Wong, and his younger brother, were left alone without any adults to take care of them. They were housed in a tiny room in a boarding house. As the eldest, Tommy was responsible for feeding and taking care of his baby brother.
“On the weekends, when my father was back from work, he would cook food for us,” Tommy recalls. “He would cut it up into pieces and that needed to last us the whole week. That’s what me and my brother would eat during the week when we were on our own.”
No other family seemed to notice these two young Chinese boys left to fend for themselves the whole week.

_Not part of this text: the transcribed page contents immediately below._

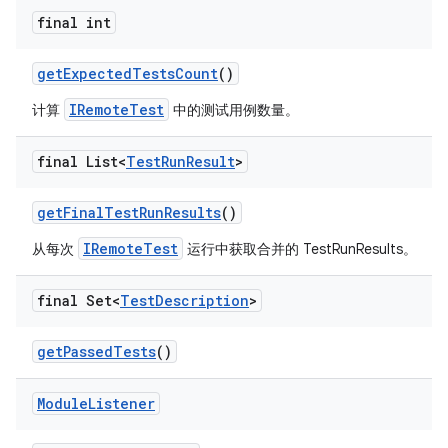
final int
get
Expected
Tests
Count
()
IRemoteTest
计算
中的测试用例数量。
final List<
Test
Run
Result
>
get
Final
Test
Run
Results
()
IRemoteTest
从每次
运行中获取合并的 TestRunResults。
final Set<
Test
Description
>
get
Passed
Tests
()
Module
Listener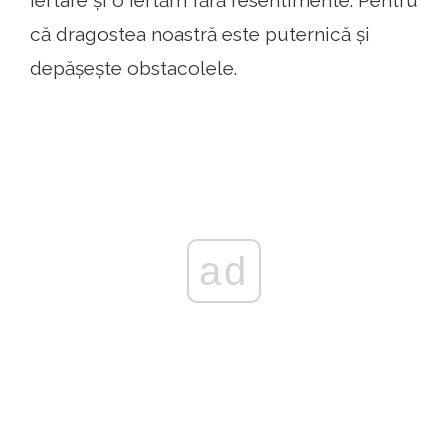
că dragostea noastră este puternică și
depășește obstacolele.
ad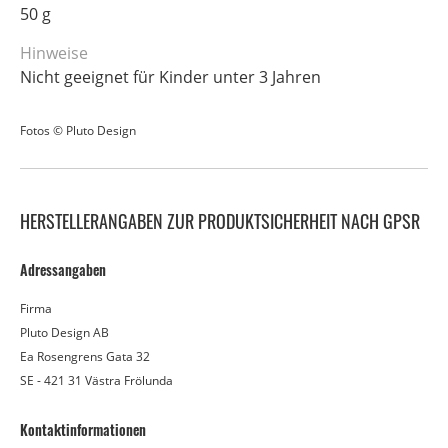
50 g
Hinweise
Nicht geeignet für Kinder unter 3 Jahren
Fotos © Pluto Design
HERSTELLERANGABEN ZUR PRODUKTSICHERHEIT NACH GPSR
Adressangaben
Firma
Pluto Design AB
Ea Rosengrens Gata 32
SE - 421 31 Västra Frölunda
Kontaktinformationen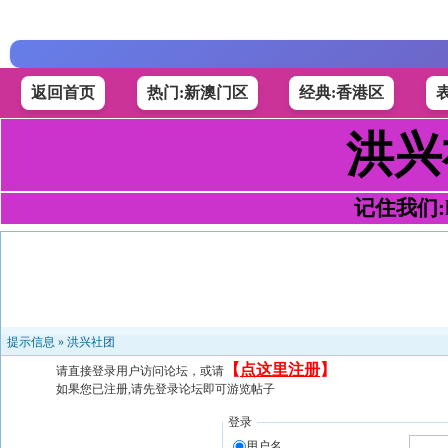
返回首页
热门:新澳门区
经典:香港区
洪兴
记住我们:h4
提示信息 »
洪兴社团
【
点这里注册
】
请直接登录用户访问论坛，或请
如果您已注册,请先登录论坛即可游览帖子
登录
用户名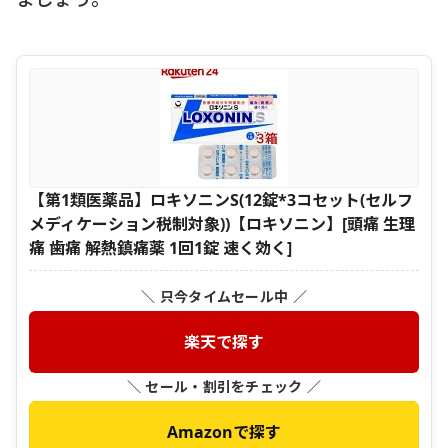
【第1類医薬品】ロキソニンS(12錠*3コセット(セルフ
メディケーション税制対象))【ロキソニン】[頭痛 生理
痛 歯痛 解熱鎮痛薬 1回1錠 速く効く]
＼ 只今タイムセール中 ／
楽天で探す
＼ セール・割引をチェック ／
Amazonで探す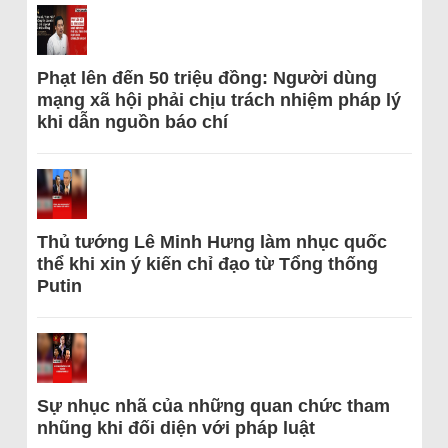
Phạt lên đến 50 triệu đồng: Người dùng
mạng xã hội phải chịu trách nhiệm pháp lý
khi dẫn nguồn báo chí
Thủ tướng Lê Minh Hưng làm nhục quốc
thể khi xin ý kiến chỉ đạo từ Tổng thống
Putin
Sự nhục nhã của những quan chức tham
nhũng khi đối diện với pháp luật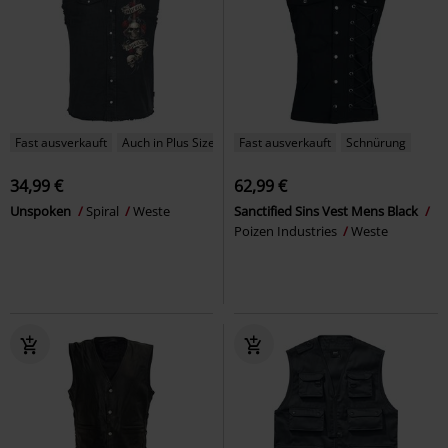
Fast ausverkauft
Auch in Plus Size
Fast ausverkauft
Schnürung
34,99 €
62,99 €
Unspoken
Spiral
Weste
Sanctified Sins Vest Mens Black
Poizen Industries
Weste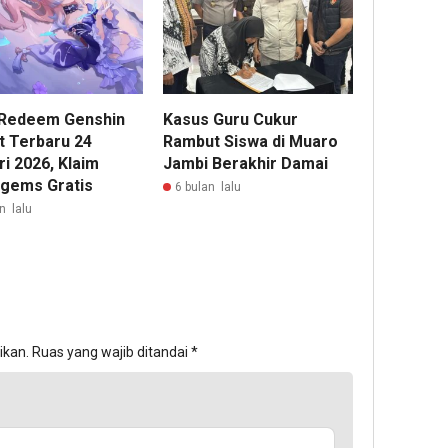
Redeem Genshin
Kasus Guru Cukur
t Terbaru 24
Rambut Siswa di Muaro
i 2026, Klaim
Jambi Berakhir Damai
gems Gratis
6 bulan lalu
n lalu
ikan.
Ruas yang wajib ditandai
*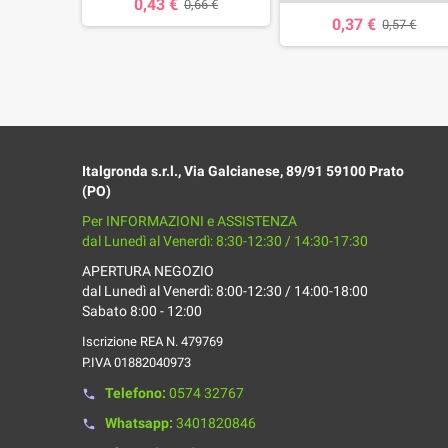
0,43 €
0,66 €
0,37 €
94 €
0,57 €
Italgronda s.r.l., Via Galcianese, 89/91 59100 Prato
(PO)
Per INFORMAZIONI e ASSISTENZA
dal Lunedì al Venerdì: 8:30-12:30 / 14:30-17:30
APERTURA NEGOZIO
dal Lunedì al Venerdì: 8:00-12:30 / 14:00-18:00
Sabato 8:00 - 12:00
Iscrizione REA N. 479769
P.IVA 01882040973
Telefono:
0574 32767
phone
Whatsapp:
3401820846
phone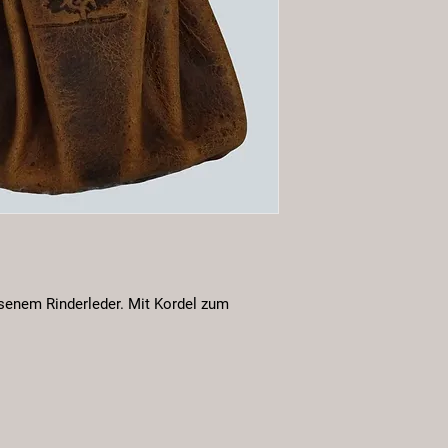
ssenem Rinderleder. Mit Kordel zum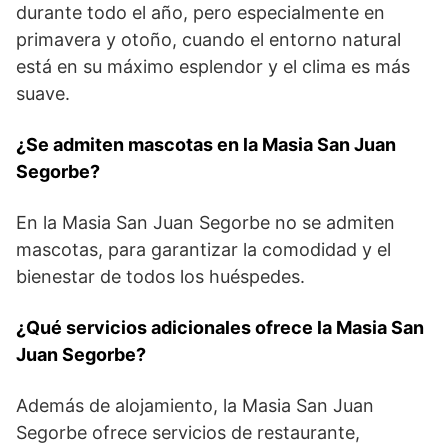
durante todo el año, pero especialmente en⁣
primavera ⁤y otoño, cuando el entorno​ natural
está en su máximo‍ esplendor y⁤ el clima es más
suave.
¿Se admiten mascotas en la Masia San Juan‍
Segorbe?
En la Masia San Juan Segorbe no se admiten
mascotas,⁢ para garantizar la comodidad y el
⁣bienestar de todos ⁢los huéspedes.
¿Qué servicios adicionales ofrece⁢ la Masia‌ San
Juan Segorbe?
Además​ de alojamiento, la Masia⁤ San Juan​
Segorbe⁤ ofrece servicios ​de restaurante,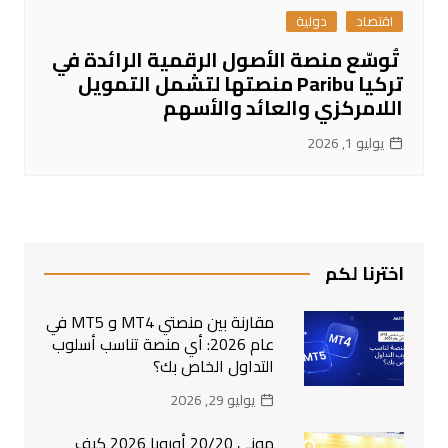
اقتصاد
دولية
تُوسّع منصة الأصول الرقمية الرائدة في
تركيا Paribu منصتها لتشمل التمويل
اللامركزي والعائد والأسهم
يوليو 1, 2026
اخترنا لكم
مقارنة بين منصتي MT4 و MT5 في
عام 2026: أي منصة تناسب أسلوب
التداول الخاص بك؟
يوليو 29, 2026
موني 20/20 أوروبا 2026 كيف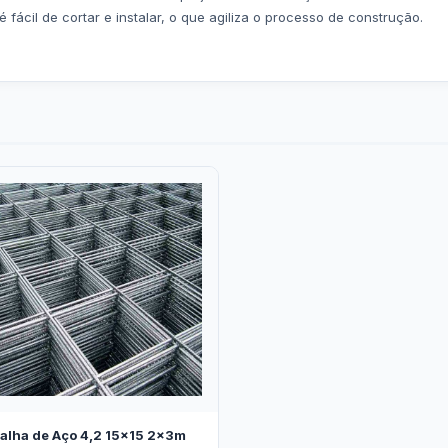
fácil de cortar e instalar, o que agiliza o processo de construção.
alha de Aço 4,2 15x15 2x3m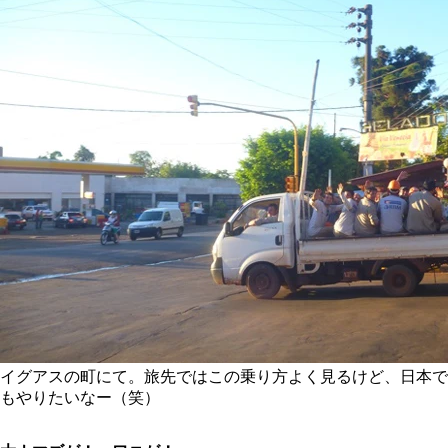
イグアスの町にて。旅先ではこの乗り方よく見るけど、日本で
もやりたいなー（笑）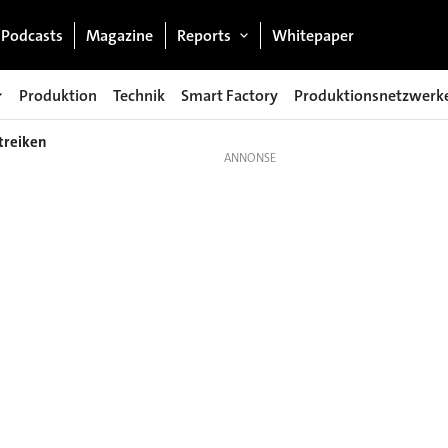
Podcasts
Magazine
Reports
Whitepaper
Produktion
Technik
Smart Factory
Produktionsnetzwerk
treiken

By the time Tommy reached adulthood, Canada was at war. And like hundreds of other young Chinese Canadian men, he wanted to serve his country. Although most were initially rejected by the Canadian Army due to their race, once Japan entered the war and invaded large areas of Southeast Asia, suddenly Chinese Canadians were considered valuable soldiers. They could blend into to the populations of Asia and carry out clandestine work.
Wong got the call up and was sent to Maple Creek, Saskatchewan for basic training.
In late 1944, Wong became a member of Force 136 – a Special Executive Operations group that was assigned to the South East Asia Theatre of war. Force 136 was created to help establish and supply resistance movements in Japanese-occupied territory, and also undertake clandestine sabotage operations.
He was seconded to the British Army and was shipped to India. Wong was trained in commando fighting and jungle survival, but he later specialized in wireless operations.
“We were trained in lots of things,” Wong recalls. “Because, when they would drop us in, we knew we would be more or less on our own. We would need to survive on our own. And we had to train the local people by ourselves, so we had to know everything.”